Money talks. So it’s important for voters to know how candidates get their money, who gives it to them, and what they do with it.
This information used to be buried in obscure volumes and government reports, but digital databases have changed all that. Anyone with a Web connection and the desire to do a little research can quickly learn just about whatever they want to know about candidates, politicians and money.
One comprehensive source of information is the Center for Responsive Politics. Founded in 1983, it provides a wealth of campaign finance information through its site, OpenSecrets.org. Much of this information comes from the Federal Election Commission, and the Center for Responsive Politics organizes and explains this data for its visitors.
“We’re a one-stop shop for money and politics data,” the organization’s communications director, Massey Ritsch, told the E-Commerce Times. “You can’t fully understand what happens in politics unless you understand where the money goes and where it has influences.”
The site is a comprehensive source of information culled from a variety of public record sources. An interested voter can narrow a search by the name of a donor, the name of a recipient, ZIP codes of donors and other filtering devices. The organization tracks donations both from political action committees (PACs) and from individuals.
“We focus a lot of attention on individual money and individual donors,” Ritsch noted. “Some sites limit it to PAC money, but that excludes lawyers, doctors and other individual donors. We take all the individual records and categorize it according to industry.”
OpenSecrets.org has some application programming interfaces for other groups and organizations to access its information, and it is also developing some public APIs that the public can link into. In addition, it has widgets available, such as a cash counter that updates with the cost of an election, as well as customizable widgets that show the amount of money donated by an industry, to a particular candidate or other information.
People can download these widgets and place them on their own sites. It also has a My Open Secrets section on its site, which is customizable by voters who can select what races or industries they want to follow.
The organization originally launched its Web site in the mid-1990s, and in celebration of the group’s 25th anniversary, it unveiled a new site redesign in May. Between 25,000 and 40,000 visitors come to the site every day, and it had 10 million visits last year.
The site gathers information, sorts it and gives visitors easy access to it. “We take this raw information and slice it and dice it,” Ritsch said.
Analyzing the Data
Another site that offers useful information is Project Vote Smart, which, like OpenSecrets.org, takes, sorts and categorizes data from sources like the Federal Election Commission. The site’s information can all be collected from other sources, including from the FEC directly, but it provides helpful context and analysis that citizens can use to analyze the data.

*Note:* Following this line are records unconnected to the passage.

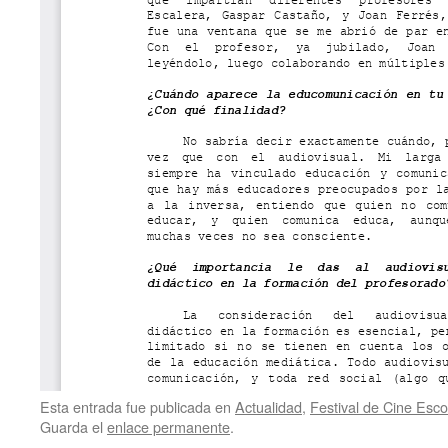
Esta entrada fue publicada en
Actualidad
,
Festival de Cine Esco
Guarda el
enlace permanente
.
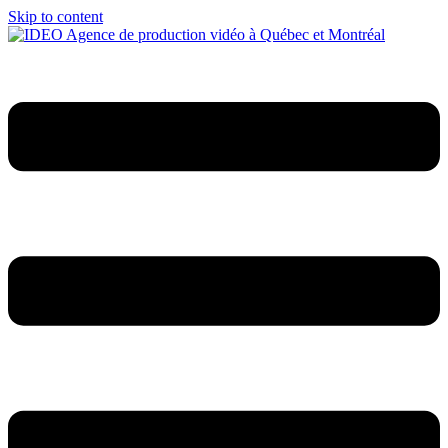
Skip to content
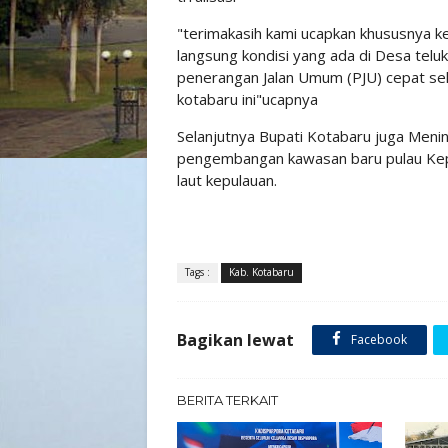
"terimakasih kami ucapkan khususnya 
langsung kondisi yang ada di Desa teluk 
penerangan Jalan Umum (PJU) cepat se
kotabaru ini"ucapnya
Selanjutnya Bupati Kotabaru juga Menin
pengembangan kawasan baru pulau Kepul
laut kepulauan.
Tags :
Kab. Kotabaru
Bagikan lewat
Facebook
BERITA TERKAIT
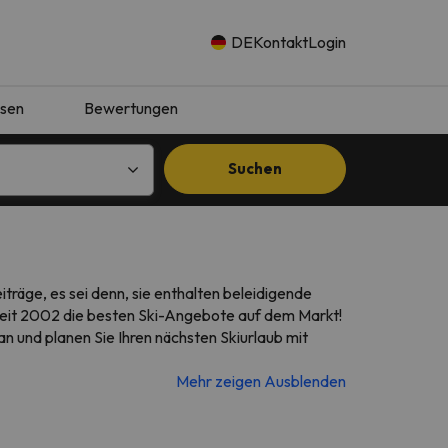
DE
Kontakt
Login
isen
Bewertungen
Suchen
äge, es sei denn, sie enthalten beleidigende
n seit 2002 die besten Ski-Angebote auf dem Markt!
n und planen Sie Ihren nächsten Skiurlaub mit
Mehr zeigen
Ausblenden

“We think it’s important to set campaign finance data into context,” Adelaide Kimball, senior advisor and board member for Project Vote Smart, told the E-Commerce Times. “We get the campaign finance data, and then we put it side-by-side with their voting records.”
Vote Smart’s site helps citizens see what individuals and industries give candidates and politicians their money, and then gives them an idea of how those donations might have influenced their choices once they’re elected.
“The technology has improved dramatically in terms of what’s available and how it can be used,” Kimball noted. “It used to be that campaign finance information was raw data, but people are most interested in issues. They can go to our Web site, type in issues, and find what they need to know.”
Giving Away Data
One of the ways that governmental agencies and these Web sites are getting their information to the public is through the use of APIs (application programming interfaces). These allow other Web sites — including those run by individuals and news organizations — to create interfaces with databases, thus making them accessible to the public.
“We are giving away our data,” Kimball added. “Many news organizations link to our data.”
Most of these sites focus on federal politicians and candidates, but if you’re interested in researching state politicians, the best place to turn is the Web site of the National Institute on Money and State Politics, which gives people the ability to research campaign contributions, candidates and donors in state politics.
Being Your Own Watchdog
Washington-based Sunlight Foundation has given financial support to the Center for Responsive Politics and many other organizations and sites focused on campaign finance information. The foundation launched in 2006 with the mission of helping fund the digitizing of governmental information.
“Our ultimate goal is to improve relationships between constituents and politicians,” Gabriela Schneider, the Sunlight Foundation’s communication director, told the E-Commerce Times. “There’s a real need and desire by citizens to access this information.
“We’re looking at budgets declining for investigative journalism,” she said. “Now with the rise of citizen journalists and bloggers, citizens can be their own best watchdog.”
In the end, people who turn to these Web sites to research candidates and politicians will need to analyze the data that’s available and make their own decisions about what it means.
“I don’t think people should make their decisions about voting based on what they find at OpenSecrets,” Ritsch commented. “But it’s one source of information. Then you can make your decision at the voting booth.”